A month later, April 15, 1912, The unsinkable Titanic goes down, and six days after that, April 21, 1912, Jack is selling papers at a charity baseball game to benefit the survivors. The game takes place on a Sunday, normally prohibited by New York blue laws, between The New York Giants and The New York Yankees (the Yankees are still called the Highlanders in those days, but are already wearing pinstripes). In the picture below, Jack is under the red arrow with lots of “papes” under his arm, just behind famous song-writer, playwright, George M. Cohan. Both are dressed as newsies. George M. Cohan, known for the WWI song “Over there”, had four plays on Broadway at the time. He is one of the very few successful New Yorkers to have avoided major attachment to the crooked, New York political machine.

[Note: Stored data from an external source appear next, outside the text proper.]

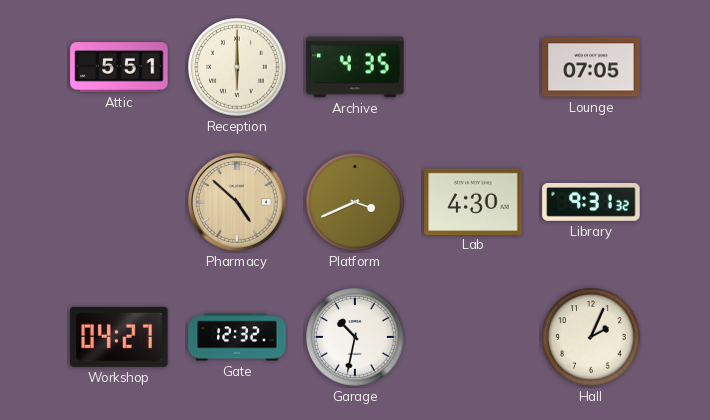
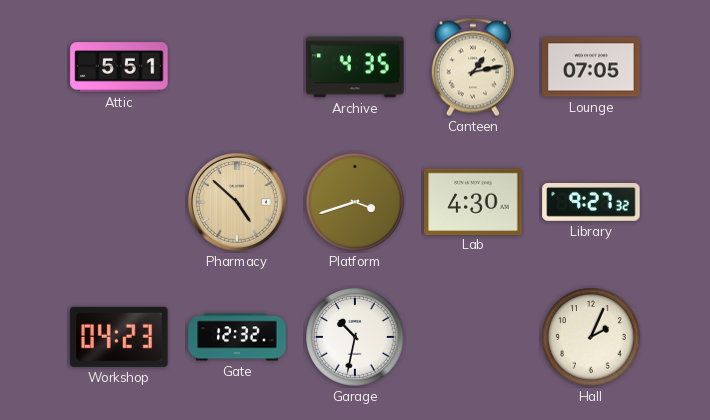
Reception: 6:00 -> none
Canteen: none -> 1:13
Platform: 3:41 -> 3:42
Library: 9:31 -> 9:27
Workshop: 04:27 -> 04:23
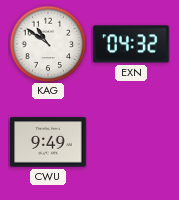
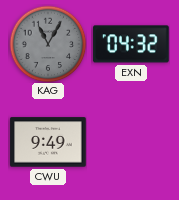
KAG: 10:51 -> 11:05
KAG dial: white -> grey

Jack Sullivan with George M Cohan, April 1912 selling a special newspaper to help survivors of the Titanic.

Jack Sullivan (arrow) with George M Cohan, April 1912 selling a special newspaper to help survivors of the Titanic.

New York Refuge

The New York house of refuge

And now Jack Kelly / Sullivan/ Reich enters history as a tragic bystander. When he got married, Jack borrowed $1000, from a Jewish gambler and gambling hall owner, Herman (Beansy) Rosenthal. Rosenthal was a good friend of his, and of “Big Tim” Sullivan, but he (and Sullivan) had enemies. Among them, the crooked police Lieutenant, Charles Becker, who headed the city vice squad and delighted in shaking down the gamblers, pimps, etc for protection money. Becker wanted Rosenthal dead, in part to keep him from going to the newspapers with stories of police corruption.

By 1912, “Big Tim” lost control of the Tammany organization and was put in seclusion under Tammany guard. Within a year he’d be dead. Someone (Becker?) then hired four hit men to kill Rosenthal (1:30 AM, July 16, 1912 in front of The Metropole Hotel). It’s an event recounted in “The Great Gatsby.” Several beat-policemen were there to see the shooting, but every one looked away. Not one shot back or took the license of the car. In fact, the police did nothing to catch the murderers except to lock up the only honest witness to keep him from testifying. Before the shooting, Becker took Jack Sullivan out for an evening at Madison Square Garden; he then dropped Jack at the Metropole just before the 1:30 shooting. Becker and the police then blamed Jack and four others for the murder based on testimony that they had concocted. In the end, Jack was acquitted, but not the other four, or Becker. All five went to the electric chair; all five protested their innocence.

Becker was the first US police lieutenant to be put to death for murder. It seems unlikely that he was innocent, but was he a murderer, or just an accomplice. As for the other four, perhaps they were guilty, perhaps not; it’s hard to tell from Tammany-era records. The judge was crooked; Police chief Devery was at least as crooked as Becker in terms of shaking down hoodlums. And Devery had as much motive as Becker to want Rosenthal dead. The witnesses were lying from a script they’d been given — that’s what justice was like in those days. Within a year of the murder, Big Tim was dead and Charles Francis Murphy had gained firm control of Tammany Hall. The police spent the next decade in criminal activities while trying to pin something on Jack, now a cigar store owner. He was busted for gambling and related offenses, but nothing much came of it. Jack cleared his name from the charge of murder only in 1936, two years before his death — three years after Fiorello La Guardia was elected mayor. Republican/ Fusion candidate, La Guardia ran against Tammany and did much to end their police corruption.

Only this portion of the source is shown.